Okay so I am going to take a deep breath........the only thing that got me really upset was Speed Racer's first post that really set me off because I am not that kind of person......I'm sorry I took my feelings out on everyone else........ I've just been really stressed...but I have been taking what has been said into consideration.
Originally Posted by farmpony84
"All these years I've given you all of this... and you really just used me, never really cared about ME."
Now your side of the story is more like "I'm really happy for you my friend but at the same time my heart is broken because my horse will be even further from me and there is nothing I can do about it. I feel trapped in a situation I can't get out of".
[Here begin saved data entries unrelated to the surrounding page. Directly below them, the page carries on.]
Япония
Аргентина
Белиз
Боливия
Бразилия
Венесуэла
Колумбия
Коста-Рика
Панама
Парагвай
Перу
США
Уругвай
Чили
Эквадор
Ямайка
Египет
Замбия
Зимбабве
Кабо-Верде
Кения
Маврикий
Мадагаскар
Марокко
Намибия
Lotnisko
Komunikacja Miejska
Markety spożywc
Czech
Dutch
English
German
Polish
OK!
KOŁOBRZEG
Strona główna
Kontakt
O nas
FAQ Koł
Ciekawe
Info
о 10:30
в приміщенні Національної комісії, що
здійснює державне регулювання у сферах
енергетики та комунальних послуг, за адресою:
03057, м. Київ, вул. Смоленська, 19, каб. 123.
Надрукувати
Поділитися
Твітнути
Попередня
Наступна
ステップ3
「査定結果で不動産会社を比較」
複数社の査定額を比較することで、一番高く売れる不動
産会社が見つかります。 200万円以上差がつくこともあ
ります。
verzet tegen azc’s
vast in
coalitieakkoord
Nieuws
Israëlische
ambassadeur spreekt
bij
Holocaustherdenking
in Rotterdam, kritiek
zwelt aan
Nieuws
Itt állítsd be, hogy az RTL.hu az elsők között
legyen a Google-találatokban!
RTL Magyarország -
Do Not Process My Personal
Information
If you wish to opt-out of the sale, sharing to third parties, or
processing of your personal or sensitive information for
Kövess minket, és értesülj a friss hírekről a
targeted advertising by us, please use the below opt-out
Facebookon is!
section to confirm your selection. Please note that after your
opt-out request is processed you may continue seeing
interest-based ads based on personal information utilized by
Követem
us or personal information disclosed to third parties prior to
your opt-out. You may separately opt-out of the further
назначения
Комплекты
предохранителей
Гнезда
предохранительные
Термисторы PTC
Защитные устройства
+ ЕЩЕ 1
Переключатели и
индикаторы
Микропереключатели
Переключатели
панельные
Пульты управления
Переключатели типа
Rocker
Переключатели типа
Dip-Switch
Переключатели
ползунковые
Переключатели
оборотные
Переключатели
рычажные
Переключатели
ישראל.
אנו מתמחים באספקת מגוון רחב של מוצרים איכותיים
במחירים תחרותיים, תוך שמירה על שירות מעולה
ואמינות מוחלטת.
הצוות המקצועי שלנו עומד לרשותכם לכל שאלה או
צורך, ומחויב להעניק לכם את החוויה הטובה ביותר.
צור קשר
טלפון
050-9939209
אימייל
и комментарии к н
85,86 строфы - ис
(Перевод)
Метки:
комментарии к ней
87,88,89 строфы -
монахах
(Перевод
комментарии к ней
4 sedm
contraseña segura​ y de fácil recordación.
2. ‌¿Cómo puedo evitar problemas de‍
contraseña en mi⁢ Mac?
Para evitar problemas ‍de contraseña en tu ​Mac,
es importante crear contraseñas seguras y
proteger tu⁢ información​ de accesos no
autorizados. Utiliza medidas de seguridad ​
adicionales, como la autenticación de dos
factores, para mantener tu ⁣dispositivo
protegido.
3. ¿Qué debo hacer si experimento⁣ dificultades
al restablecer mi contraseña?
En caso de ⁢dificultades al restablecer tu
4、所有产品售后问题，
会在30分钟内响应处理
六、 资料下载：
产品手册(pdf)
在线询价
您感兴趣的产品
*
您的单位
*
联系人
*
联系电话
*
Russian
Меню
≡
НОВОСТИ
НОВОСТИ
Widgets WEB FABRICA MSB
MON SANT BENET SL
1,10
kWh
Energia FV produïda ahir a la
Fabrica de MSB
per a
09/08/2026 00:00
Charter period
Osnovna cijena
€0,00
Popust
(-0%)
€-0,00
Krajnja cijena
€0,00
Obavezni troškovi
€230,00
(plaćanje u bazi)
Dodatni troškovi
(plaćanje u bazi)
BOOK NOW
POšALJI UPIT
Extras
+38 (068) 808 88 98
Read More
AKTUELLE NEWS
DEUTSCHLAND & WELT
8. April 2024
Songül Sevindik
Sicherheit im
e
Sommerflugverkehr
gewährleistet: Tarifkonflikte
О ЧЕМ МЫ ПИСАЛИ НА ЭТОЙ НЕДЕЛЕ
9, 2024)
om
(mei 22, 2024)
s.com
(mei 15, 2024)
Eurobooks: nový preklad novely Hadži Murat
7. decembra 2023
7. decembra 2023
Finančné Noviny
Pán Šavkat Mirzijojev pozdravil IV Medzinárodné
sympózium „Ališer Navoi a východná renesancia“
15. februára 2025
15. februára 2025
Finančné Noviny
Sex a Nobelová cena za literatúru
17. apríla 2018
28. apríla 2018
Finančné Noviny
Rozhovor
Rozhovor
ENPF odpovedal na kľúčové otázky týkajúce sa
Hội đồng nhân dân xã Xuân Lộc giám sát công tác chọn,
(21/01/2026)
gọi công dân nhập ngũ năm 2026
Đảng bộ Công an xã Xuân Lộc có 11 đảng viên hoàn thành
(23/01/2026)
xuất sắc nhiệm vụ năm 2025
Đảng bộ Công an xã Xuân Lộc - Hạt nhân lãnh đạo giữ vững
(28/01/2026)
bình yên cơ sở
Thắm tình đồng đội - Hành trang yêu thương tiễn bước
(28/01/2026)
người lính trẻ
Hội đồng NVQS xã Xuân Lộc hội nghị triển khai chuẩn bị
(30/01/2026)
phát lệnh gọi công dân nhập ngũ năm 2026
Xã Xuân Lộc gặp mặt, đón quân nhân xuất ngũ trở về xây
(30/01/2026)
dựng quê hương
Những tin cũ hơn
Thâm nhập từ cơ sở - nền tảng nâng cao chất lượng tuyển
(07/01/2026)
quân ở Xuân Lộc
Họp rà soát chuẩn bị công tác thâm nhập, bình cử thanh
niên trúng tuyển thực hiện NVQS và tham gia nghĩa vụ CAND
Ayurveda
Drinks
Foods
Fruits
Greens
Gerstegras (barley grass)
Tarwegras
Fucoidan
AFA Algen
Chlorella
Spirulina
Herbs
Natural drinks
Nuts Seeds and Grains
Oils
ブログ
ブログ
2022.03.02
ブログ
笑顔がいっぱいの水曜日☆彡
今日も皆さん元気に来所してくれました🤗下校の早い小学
You might be right here because I am VERY happy for them I hate seeing their landlord push them around like they are nothing more than a ball rolling through life......I didn't want/choose for my BO to see me cry but it just kind of happened when she came outside to talk to me when I'm upset it's hard for me to not cry. I told her I was happy but I guess that wasn't really enough to her but I don't know how to show it to her that I am happy. I want to talk to her but I don't know how to start off. I really didn't want to sound like a selfish brat on here because I'm not I even told my BO while I was crying that I wasn't being selfish just kind of confused and worried but HAPPY and EXCITED for them. And I really do consider them my family and I want them to be as happy as they can be and if moving semi-far away is going to do that then so be it. I'll just have to figure everything out and life will just have to be a bit different for a little while.
Again I'm sorry I kind of lost my cool or "flipped" just a lot of things are going on and I'm trying to figure them all out at once.